It’s the $3 trillion question. How can Americans get better health care for less money? A recent issue of TIME magazine shines the spotlight on a healthcare startup that is attempting to redefine the role of the primary care physician, and in the process, revolutionize the industry.
At the core of the problem is the rate of burnout amongst primary care physicians. According to a 2012 survey by the Urban Institute, nearly a third of all frontline physicians ages 35 to 49 expect to quit within the next five years.
Why the burnout rate is so high shouldn’t come as a surprise:
Like so many others in his field, (Bliss) came to feel that he wasn’t in the business of caring for patients at all. His job was to feed payment codes into the grinding machinery of the insurance companies, rushing from exam room to exam room, ordering tests, making referrals, scheduling follow-up visits in which the cycle would be repeated. He knew that a proper exam, with time for counseling and questions, can take 45 minutes or more. Yet even a 15-minute session became a luxury.
The startup in Seattle, Qliance, is attempting to circumnavigate this system and its complexities, in part by taking the recent trend of concierge medicine and flipping it on its head.
The idea is deceptively simple: Pay frontline doctors a fixed monthly fee directly instead of through the byzantine insurance bureaucracy.
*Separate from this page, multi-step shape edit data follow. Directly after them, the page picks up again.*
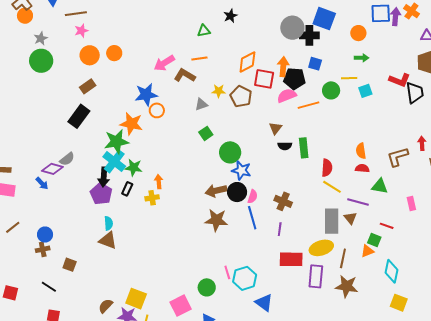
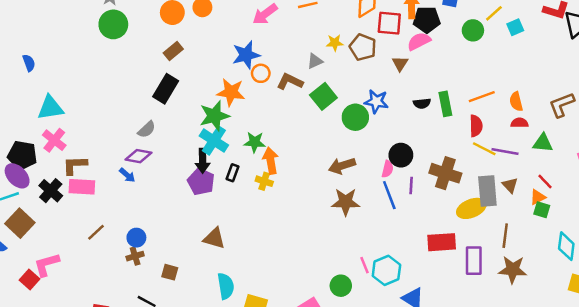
brown L-shape: (185, 75) -> (290, 82), moved
yellow line: (349, 78) -> (494, 13), turned -35
orange line: (308, 105) -> (482, 97), moved
brown triangle: (275, 128) -> (400, 64), moved
green square: (206, 133) -> (323, 96), size x1.5
gray semicircle: (67, 159) -> (147, 129), moved
green star: (134, 168) -> (255, 142), moved
blue star: (241, 170) -> (376, 101), moved
orange arrow: (159, 182) -> (271, 161), size x1.5
black circle: (237, 192) -> (401, 155), moved
yellow cross: (152, 198) -> (264, 181), turned 32
brown cross: (283, 201) -> (445, 173), moved, size x1.4
purple line: (358, 202) -> (505, 151), moved
cyan semicircle: (109, 223) -> (226, 286), moved, size x1.5
red line: (387, 226) -> (545, 182), moved, turned 32
purple line: (280, 229) -> (411, 186), moved
yellow ellipse: (321, 248) -> (471, 208), moved
orange triangle: (367, 251) -> (538, 197), moved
Make the patient, rather than the paperwork, the focus of the doctor’s day. The result will be happier doctors, healthier patients and a striking reduction in wasted expense.
For a flat fee every month, patients have unlimited access to their doctor–in person and by phone or email–for routine things like checkups, cuts and burns, infections, flu shots and skin exams, as well as chronic-condition maintenance like blood tests for diabetes or high cholesterol. With the increased adoption of mobile technology among clinicians, and healthcare environments that support its use, this idea of access to your doctor by phone or email becomes much more attractive.
The key is making patients, not paperwork, back to being the focal point in healthcare. Those burnout rates are startling, but by redefining the way the healthcare industry operates, “happier doctors and healthier patients” is an achievable goal.